#### EXERCISE
Reproduce exactly the span of lines beginning at the one with "Mask aorta. Return" and ending at the last line of the data below, omitting pictures.

═══ DATA TO EXAMINE ═══

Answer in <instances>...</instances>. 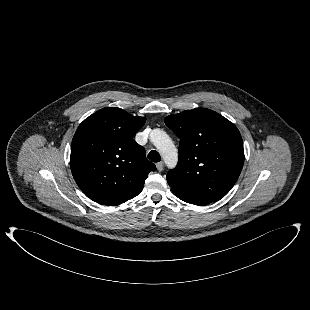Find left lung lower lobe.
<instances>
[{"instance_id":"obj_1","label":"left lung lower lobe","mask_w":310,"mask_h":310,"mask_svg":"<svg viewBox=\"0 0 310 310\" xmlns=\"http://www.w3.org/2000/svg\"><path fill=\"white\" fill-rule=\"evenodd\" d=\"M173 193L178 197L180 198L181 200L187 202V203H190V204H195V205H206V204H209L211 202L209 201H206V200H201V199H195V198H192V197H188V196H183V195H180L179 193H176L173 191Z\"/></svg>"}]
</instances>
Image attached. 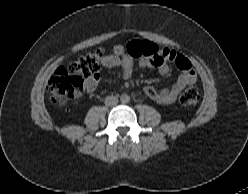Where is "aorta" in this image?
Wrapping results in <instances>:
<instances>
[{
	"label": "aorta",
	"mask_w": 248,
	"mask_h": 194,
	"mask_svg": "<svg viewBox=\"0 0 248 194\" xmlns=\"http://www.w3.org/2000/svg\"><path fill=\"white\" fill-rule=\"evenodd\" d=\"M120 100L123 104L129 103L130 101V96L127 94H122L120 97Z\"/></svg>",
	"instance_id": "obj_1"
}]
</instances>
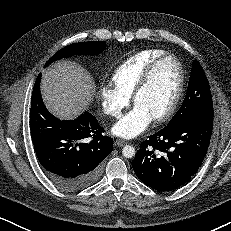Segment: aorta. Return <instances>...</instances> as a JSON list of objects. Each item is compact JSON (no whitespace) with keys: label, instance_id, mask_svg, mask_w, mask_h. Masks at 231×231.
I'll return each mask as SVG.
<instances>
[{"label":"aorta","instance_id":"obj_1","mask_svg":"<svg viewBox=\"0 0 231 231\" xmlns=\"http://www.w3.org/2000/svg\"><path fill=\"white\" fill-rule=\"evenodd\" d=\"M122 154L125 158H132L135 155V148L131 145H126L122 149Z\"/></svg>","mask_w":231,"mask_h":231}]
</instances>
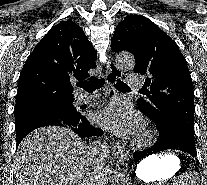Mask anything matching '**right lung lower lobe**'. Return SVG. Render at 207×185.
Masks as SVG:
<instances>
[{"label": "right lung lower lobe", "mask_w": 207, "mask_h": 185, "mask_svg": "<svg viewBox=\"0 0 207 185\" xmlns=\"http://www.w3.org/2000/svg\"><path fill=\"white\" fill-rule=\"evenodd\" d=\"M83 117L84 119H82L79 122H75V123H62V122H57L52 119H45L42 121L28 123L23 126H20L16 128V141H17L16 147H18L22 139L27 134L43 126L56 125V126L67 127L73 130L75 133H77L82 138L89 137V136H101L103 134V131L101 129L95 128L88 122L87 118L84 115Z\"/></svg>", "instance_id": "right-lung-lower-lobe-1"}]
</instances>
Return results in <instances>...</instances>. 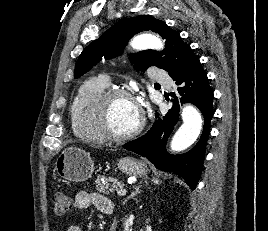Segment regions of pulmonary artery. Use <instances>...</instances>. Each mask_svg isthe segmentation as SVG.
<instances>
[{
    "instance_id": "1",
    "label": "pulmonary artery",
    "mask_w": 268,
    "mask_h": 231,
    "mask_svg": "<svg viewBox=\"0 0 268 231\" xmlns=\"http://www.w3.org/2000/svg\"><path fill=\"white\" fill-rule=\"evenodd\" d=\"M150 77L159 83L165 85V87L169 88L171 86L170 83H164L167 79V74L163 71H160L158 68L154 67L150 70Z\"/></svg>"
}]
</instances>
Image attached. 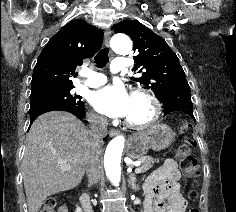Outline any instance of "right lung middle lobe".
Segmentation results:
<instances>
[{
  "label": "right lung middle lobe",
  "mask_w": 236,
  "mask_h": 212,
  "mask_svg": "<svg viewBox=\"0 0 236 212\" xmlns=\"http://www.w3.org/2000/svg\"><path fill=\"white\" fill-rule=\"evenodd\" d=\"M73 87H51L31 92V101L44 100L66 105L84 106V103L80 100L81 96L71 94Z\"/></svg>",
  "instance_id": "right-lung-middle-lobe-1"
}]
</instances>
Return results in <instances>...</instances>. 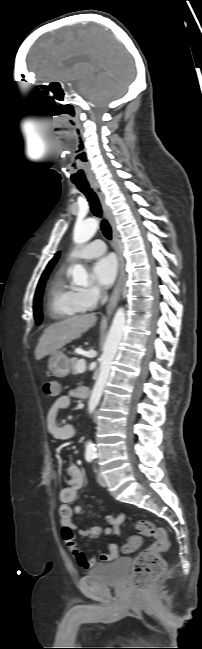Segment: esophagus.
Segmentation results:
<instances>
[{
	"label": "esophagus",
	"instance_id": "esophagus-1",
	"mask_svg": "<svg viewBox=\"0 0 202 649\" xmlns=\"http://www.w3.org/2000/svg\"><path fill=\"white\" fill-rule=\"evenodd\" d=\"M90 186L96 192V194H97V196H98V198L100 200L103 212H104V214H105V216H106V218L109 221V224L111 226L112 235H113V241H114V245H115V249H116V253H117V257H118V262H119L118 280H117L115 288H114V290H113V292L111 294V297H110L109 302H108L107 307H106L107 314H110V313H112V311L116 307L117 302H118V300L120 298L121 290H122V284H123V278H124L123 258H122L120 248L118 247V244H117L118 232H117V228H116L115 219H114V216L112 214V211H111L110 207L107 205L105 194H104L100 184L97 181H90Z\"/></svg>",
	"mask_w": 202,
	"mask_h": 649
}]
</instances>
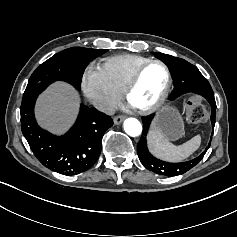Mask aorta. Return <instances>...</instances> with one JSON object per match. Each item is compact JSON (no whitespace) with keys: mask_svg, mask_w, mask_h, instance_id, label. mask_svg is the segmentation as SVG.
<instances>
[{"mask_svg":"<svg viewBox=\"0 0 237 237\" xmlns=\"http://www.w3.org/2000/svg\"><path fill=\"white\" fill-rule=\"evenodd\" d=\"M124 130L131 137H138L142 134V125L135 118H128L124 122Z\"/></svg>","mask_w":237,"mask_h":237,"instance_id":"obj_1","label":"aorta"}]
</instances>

═══

#### FINISHED TASK
Mask aorta. Return <instances>...</instances> with one JSON object per match. Each item is compact JSON (no whitespace) with keys: mask_svg, mask_w, mask_h, instance_id, label. mask_svg is the segmentation as SVG.
<instances>
[{"mask_svg":"<svg viewBox=\"0 0 237 237\" xmlns=\"http://www.w3.org/2000/svg\"><path fill=\"white\" fill-rule=\"evenodd\" d=\"M124 130L131 137H138L142 134V125L135 118H128L124 122Z\"/></svg>","mask_w":237,"mask_h":237,"instance_id":"obj_1","label":"aorta"}]
</instances>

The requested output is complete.